The villagers were forced by the enemy to carry this body and throw it into a mountain cave for the tigers to eat. The next day, people passed by and looked up at the cave to see A Met sitting rolling cigarettes and smoking. They panicked, thinking it was a ghost seeking revenge, so they ran away. He shouted loudly: I am A Met, not a ghost. He patted his chest and laughed loudly, echoing throughout the mountains and forests.

In 1949, comrade Tran Kien at that time went to Xop Dui to admit A Met into the Party and then established an armed guerrilla team. A Met was also assigned to be the District Captain of Dak Glei. With his exceptional command talent, A Met organized the army to arrange many battles against garrisons to confuse and fear the enemy.

In 1954, A Met was sent to the North to study and improve his combat command level. Returning, he became Secretary of the Xop Dui commune cell. Even the American enemy later could not capture him. Every time A Met goes into battle, it brings unexpected victories. Many areas of Xe Dang and Hre people are free. The enemy did not dare to approach.

In 1972, A Met was also elected Secretary of the H30 District Party Committee (Dak Glei). He continued to contribute to commanding troops to fight the American enemy until the day the entire Dak Glei district was liberated (May 16, 1974). Later, A Met was posthumously awarded the title of Hero of the People’s Armed Forces. This is a worthy honor of the Party and State for the hero of the Kon Tum mountains and forests

Xe Dang lullaby

Ngoc Linh primeval forest always resonates with the sounds of birds chirping and gibbons singing. A jubilant nature song at dawn. The clouds gradually dissipated, revealing the green canopy of trees. The waterfall on Lo Xo Pass flowing from above becomes clearer and the white water spray covers the entire area. The quiet moments of the wind began with the lullaby of young mother Xe Dang in the hammock.

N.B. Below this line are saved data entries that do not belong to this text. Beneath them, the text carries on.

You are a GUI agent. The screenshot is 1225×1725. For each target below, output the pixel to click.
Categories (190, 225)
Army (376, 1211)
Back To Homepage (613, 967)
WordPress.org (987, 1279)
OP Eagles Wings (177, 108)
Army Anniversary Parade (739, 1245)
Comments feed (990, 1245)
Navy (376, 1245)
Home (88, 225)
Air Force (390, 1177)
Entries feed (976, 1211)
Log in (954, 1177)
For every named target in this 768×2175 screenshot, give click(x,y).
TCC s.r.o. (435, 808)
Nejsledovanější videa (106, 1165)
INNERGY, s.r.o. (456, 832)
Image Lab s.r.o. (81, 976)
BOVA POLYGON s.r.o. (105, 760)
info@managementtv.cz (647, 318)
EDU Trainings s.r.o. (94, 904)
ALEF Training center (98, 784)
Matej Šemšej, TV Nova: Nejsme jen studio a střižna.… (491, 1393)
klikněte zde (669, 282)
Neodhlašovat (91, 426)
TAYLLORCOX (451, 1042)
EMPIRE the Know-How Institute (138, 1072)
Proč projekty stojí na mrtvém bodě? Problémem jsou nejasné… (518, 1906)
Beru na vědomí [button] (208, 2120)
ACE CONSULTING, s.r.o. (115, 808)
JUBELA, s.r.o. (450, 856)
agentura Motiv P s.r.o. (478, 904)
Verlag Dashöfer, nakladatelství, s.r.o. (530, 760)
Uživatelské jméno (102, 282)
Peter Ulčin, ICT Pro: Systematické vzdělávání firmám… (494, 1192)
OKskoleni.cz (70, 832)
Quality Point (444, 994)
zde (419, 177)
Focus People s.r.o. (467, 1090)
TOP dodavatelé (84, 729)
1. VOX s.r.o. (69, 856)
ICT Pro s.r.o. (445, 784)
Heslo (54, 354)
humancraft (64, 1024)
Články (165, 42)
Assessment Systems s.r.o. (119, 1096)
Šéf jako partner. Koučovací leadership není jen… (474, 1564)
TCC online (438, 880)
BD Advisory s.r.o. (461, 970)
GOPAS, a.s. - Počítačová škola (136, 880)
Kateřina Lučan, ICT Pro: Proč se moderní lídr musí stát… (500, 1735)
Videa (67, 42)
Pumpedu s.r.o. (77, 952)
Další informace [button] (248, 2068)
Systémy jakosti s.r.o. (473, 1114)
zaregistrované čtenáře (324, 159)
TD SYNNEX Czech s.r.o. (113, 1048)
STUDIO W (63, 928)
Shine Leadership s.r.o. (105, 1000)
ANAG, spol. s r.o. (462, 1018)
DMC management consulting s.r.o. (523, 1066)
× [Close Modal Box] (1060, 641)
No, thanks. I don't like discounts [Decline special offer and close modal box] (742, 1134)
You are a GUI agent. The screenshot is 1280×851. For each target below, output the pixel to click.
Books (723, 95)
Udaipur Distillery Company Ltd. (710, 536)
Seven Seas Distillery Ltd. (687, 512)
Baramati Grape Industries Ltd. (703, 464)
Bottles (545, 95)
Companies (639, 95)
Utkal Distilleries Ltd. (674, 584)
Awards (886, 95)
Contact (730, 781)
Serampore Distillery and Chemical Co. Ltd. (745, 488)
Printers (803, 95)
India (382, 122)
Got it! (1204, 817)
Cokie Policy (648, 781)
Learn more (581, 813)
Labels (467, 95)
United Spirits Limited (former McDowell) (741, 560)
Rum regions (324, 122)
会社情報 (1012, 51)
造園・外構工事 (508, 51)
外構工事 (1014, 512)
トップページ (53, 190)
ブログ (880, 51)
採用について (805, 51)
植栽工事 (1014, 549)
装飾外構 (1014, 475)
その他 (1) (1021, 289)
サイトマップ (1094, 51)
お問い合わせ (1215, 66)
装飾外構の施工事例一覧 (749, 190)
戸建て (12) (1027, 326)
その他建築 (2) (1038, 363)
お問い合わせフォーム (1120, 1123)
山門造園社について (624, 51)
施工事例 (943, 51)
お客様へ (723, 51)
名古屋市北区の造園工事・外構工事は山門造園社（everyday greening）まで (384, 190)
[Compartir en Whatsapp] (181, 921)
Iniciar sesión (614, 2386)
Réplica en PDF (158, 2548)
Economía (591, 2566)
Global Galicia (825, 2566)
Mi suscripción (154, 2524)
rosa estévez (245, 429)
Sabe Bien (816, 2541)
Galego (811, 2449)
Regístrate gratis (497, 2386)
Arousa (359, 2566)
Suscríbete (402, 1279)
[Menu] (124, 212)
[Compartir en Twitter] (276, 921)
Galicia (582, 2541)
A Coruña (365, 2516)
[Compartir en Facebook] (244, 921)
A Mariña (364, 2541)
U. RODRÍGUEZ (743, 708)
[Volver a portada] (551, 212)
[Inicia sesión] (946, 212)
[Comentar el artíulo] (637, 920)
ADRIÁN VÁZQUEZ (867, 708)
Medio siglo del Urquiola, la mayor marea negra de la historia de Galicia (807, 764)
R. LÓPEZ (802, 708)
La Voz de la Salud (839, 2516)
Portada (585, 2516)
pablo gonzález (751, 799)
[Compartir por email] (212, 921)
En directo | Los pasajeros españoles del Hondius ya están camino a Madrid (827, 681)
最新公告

Perhaps they will forget the hustle and bustle of footsteps leading the way for vehicles traveling at night. They can forget the days of carrying bullets to the front and the nights of raiding enemy posts on top of the pass… Mothers return to their lullabies for their children.

The village is sweet in its lyrics: “Sleep well, my dear.” Far away in the forest, my father is picking young bamboo shoots. Sleep well, my dear. Somewhere far away, my mother found young vegetable shoots. Don’t cry anymore, my dear” (Xe Dang folk song). That’s right! Dak Glei is just that. Peace and happiness.